Say how many lines of these entries include the word "aziende", and answer with the number alone.
··· ENTRIES PROVIDED
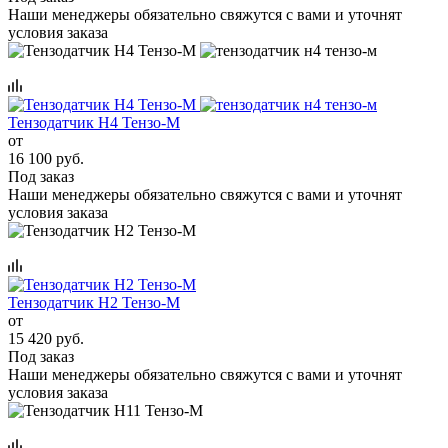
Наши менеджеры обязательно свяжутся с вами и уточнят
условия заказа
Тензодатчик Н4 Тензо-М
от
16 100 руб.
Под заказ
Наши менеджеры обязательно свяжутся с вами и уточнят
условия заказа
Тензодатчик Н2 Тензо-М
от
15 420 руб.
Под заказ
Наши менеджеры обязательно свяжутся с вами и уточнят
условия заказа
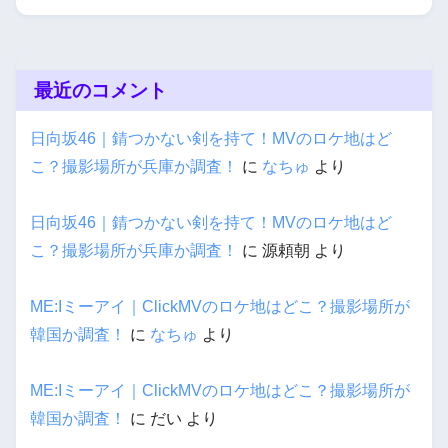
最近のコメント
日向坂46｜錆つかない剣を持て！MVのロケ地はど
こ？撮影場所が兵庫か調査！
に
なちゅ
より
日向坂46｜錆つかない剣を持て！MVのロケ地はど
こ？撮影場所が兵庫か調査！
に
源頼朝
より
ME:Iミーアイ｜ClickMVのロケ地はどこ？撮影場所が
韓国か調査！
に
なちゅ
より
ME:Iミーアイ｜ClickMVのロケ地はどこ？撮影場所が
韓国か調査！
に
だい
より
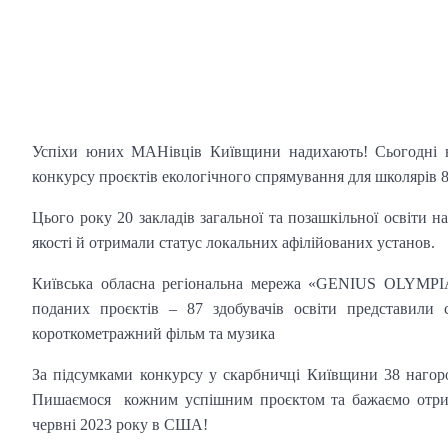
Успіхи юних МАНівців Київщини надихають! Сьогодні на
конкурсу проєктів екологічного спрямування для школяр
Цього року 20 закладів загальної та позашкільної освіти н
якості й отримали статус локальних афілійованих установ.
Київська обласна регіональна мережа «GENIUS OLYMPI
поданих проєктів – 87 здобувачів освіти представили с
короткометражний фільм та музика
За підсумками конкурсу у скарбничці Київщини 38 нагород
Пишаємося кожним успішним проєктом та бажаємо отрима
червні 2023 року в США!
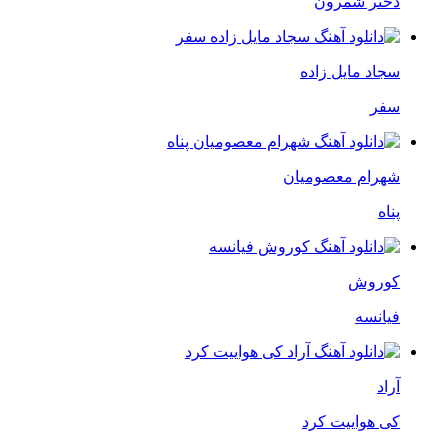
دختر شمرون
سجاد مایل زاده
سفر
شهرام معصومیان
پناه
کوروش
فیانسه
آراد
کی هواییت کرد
······
··· ENTRIES PROVIDED
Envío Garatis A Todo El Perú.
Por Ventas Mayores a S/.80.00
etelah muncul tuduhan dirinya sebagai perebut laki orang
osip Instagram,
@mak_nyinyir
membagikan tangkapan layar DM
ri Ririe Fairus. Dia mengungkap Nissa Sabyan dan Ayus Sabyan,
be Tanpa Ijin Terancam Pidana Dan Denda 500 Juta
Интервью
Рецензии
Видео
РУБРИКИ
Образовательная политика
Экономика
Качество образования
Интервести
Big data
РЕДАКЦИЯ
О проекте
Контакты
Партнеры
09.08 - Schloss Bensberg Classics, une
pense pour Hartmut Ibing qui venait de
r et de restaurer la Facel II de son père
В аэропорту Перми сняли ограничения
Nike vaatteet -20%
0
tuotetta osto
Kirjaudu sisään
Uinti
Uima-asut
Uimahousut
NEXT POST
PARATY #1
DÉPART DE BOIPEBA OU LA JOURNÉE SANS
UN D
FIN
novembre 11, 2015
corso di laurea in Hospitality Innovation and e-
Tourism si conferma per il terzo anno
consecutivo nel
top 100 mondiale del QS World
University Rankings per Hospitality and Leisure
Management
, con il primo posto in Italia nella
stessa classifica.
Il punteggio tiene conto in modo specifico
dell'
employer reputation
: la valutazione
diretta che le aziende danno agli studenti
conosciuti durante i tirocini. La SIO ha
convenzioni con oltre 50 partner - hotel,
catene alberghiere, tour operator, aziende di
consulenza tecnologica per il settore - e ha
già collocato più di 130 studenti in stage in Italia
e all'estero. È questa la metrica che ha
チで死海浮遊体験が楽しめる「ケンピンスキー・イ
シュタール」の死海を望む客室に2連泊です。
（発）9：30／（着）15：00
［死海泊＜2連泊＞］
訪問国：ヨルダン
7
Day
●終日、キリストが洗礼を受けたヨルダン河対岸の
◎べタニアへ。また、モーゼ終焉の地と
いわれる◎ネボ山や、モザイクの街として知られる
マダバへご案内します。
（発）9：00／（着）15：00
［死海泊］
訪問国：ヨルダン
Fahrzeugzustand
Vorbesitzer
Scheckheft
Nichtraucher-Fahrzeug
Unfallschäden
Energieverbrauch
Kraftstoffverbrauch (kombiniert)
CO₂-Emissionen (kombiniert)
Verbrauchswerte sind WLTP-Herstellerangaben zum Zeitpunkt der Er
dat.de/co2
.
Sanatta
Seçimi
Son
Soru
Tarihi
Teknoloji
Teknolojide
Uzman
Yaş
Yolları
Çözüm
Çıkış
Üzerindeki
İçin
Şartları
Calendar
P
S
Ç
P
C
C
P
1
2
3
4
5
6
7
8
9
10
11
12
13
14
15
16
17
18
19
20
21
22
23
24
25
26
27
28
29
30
······
··· ENTRIES PROVIDED
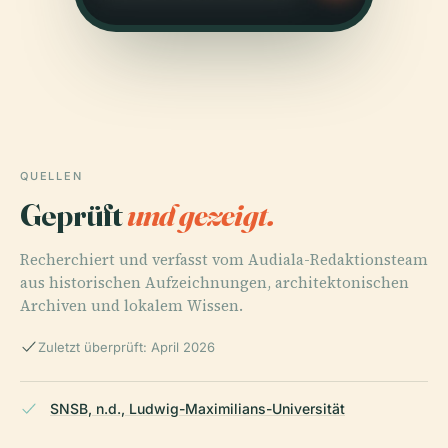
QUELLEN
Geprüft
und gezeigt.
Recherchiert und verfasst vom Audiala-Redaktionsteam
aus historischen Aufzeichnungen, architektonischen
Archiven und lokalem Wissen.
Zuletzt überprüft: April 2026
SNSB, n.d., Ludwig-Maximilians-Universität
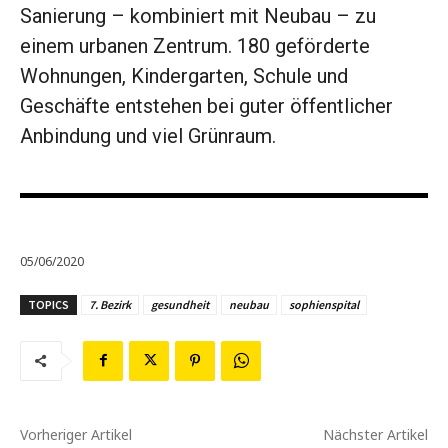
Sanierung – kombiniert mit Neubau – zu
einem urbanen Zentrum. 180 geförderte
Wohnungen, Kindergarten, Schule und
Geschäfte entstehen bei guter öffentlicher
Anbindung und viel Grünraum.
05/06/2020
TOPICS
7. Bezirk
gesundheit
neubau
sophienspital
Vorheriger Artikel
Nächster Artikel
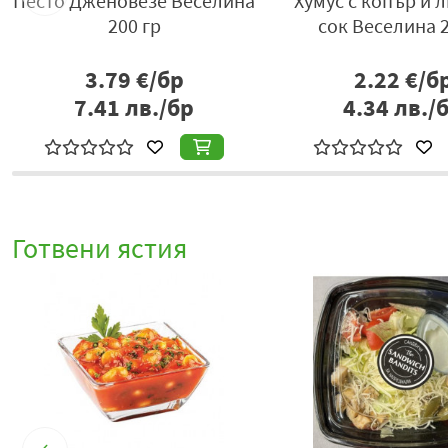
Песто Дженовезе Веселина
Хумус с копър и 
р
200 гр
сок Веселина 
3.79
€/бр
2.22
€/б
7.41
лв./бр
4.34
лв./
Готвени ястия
······
REPLY » 2